Dari seluruh daratan yang hilang, hanya lokasi makam Mbah Mudzakir yang tetap terlihat. Fenomena alam telah menciptakan makam Mbah Mudzakir seperti bunga teratai di lautan. Warga pun menyebut makam ini sebagai makam wali terapung.
Cucu Mbah Mudzakir, Gus Ubab Ibrahim mengungkapkan, hingga kini belum terlalu banyak catatan tentang perjalanan hidup Mbah Mudzakir. Tetapi, warga di kawasan tersebut mengenalnya sebagai tokoh agama dan pejuang yang turut merasakan ganasnya pertempuran 10 November di Surabaya.
Mbah Mudzakir mempunyai guru, yaitu Kiai Sholah Darat Semarang, dan KH Abbas Buntet Cirebon.

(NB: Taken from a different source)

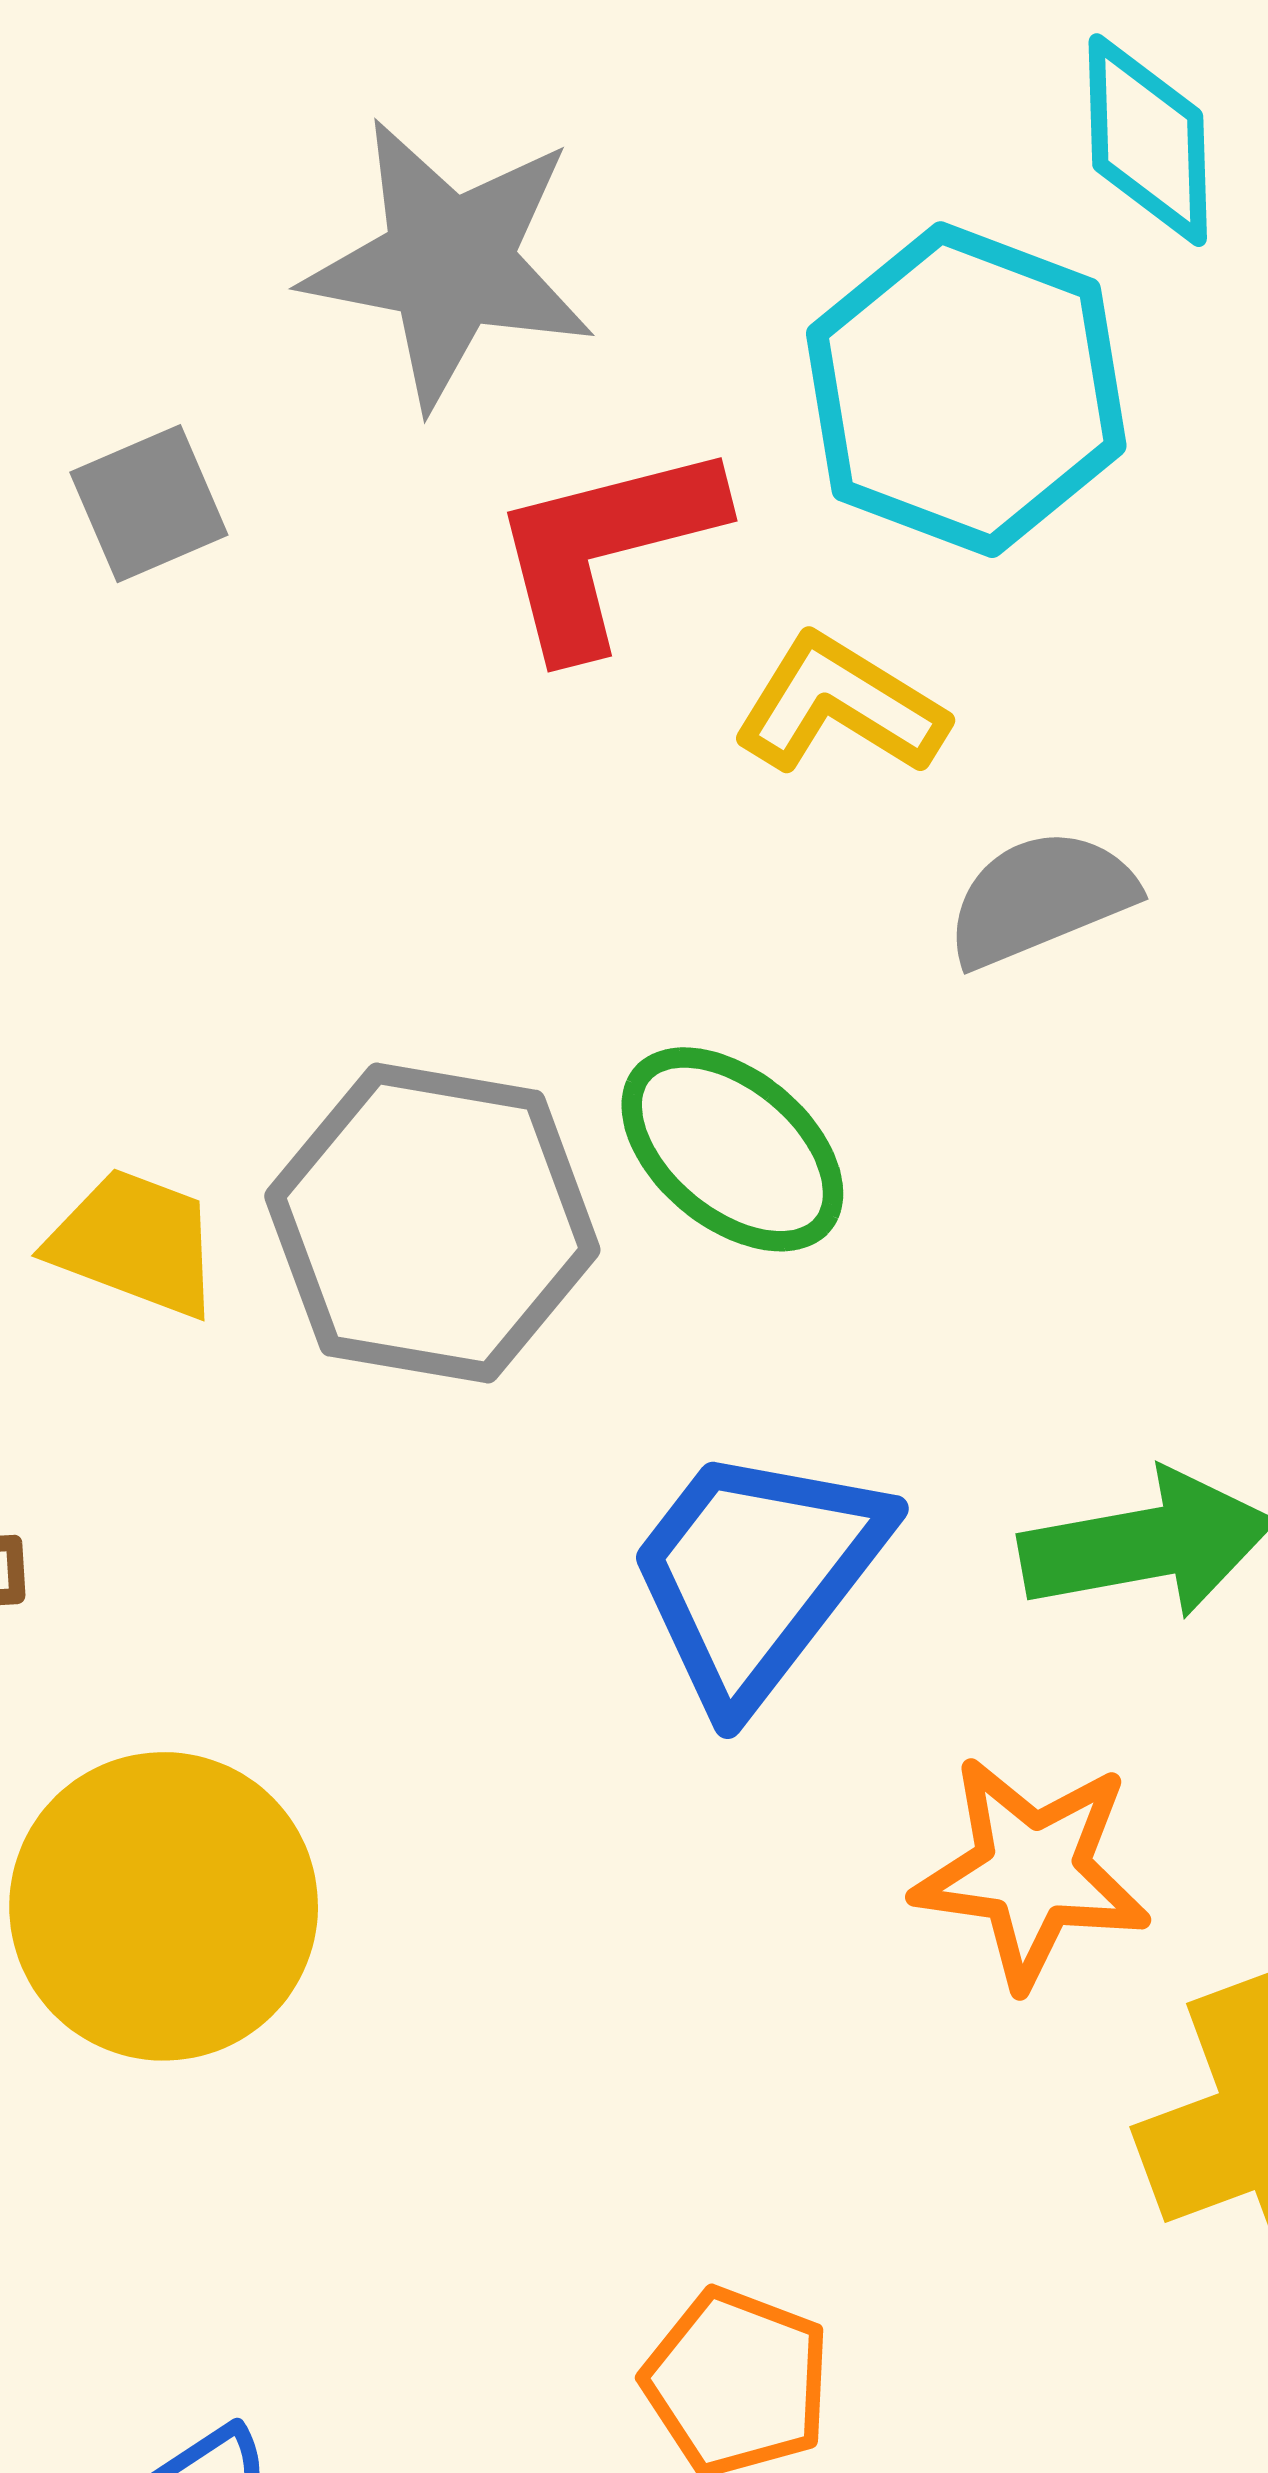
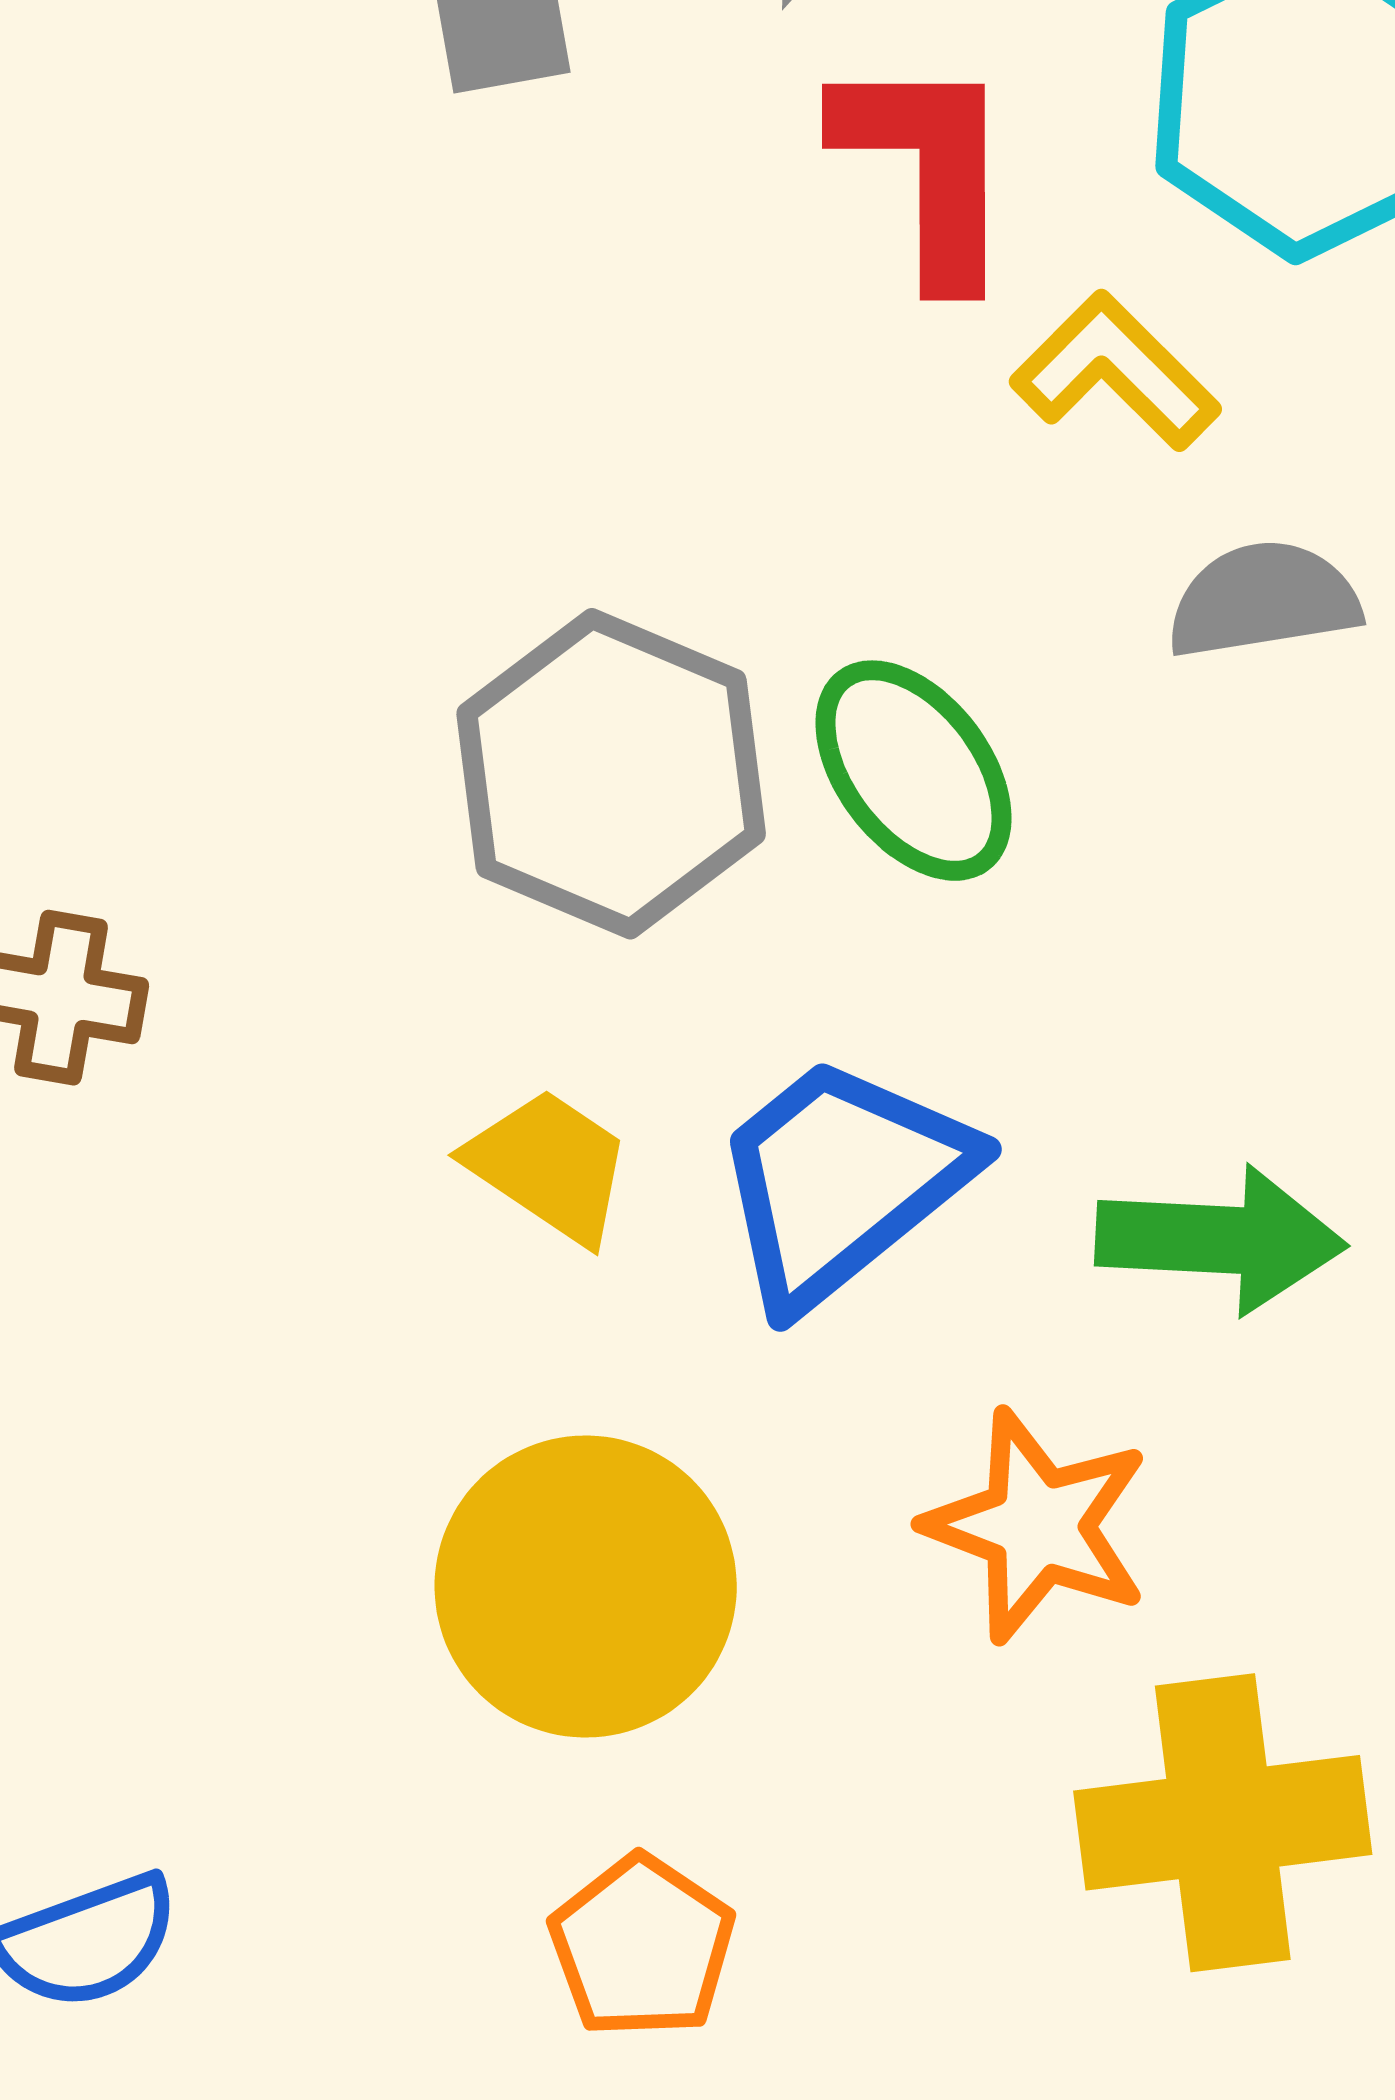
red L-shape: (605, 548) -> (927, 168), turned 91
yellow trapezoid: (135, 1243) -> (549, 1166), moved
yellow circle: (164, 1906) -> (586, 1586), moved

Sebagai murid yang taat, perjuangan Mbah Mudzakir tidak lepas dari keberadaan para guru tersebut.
Gus Ubab Ibrahim mengungkapkan, kakeknya turut berangkat ke Surabaya, setelah adanya fatwa resolusi jihad yang dikeluarkan pendiri Nahdlatul Ulama (NU), KH Hasyim Asy'ari, untuk melawan penjajah Belanda.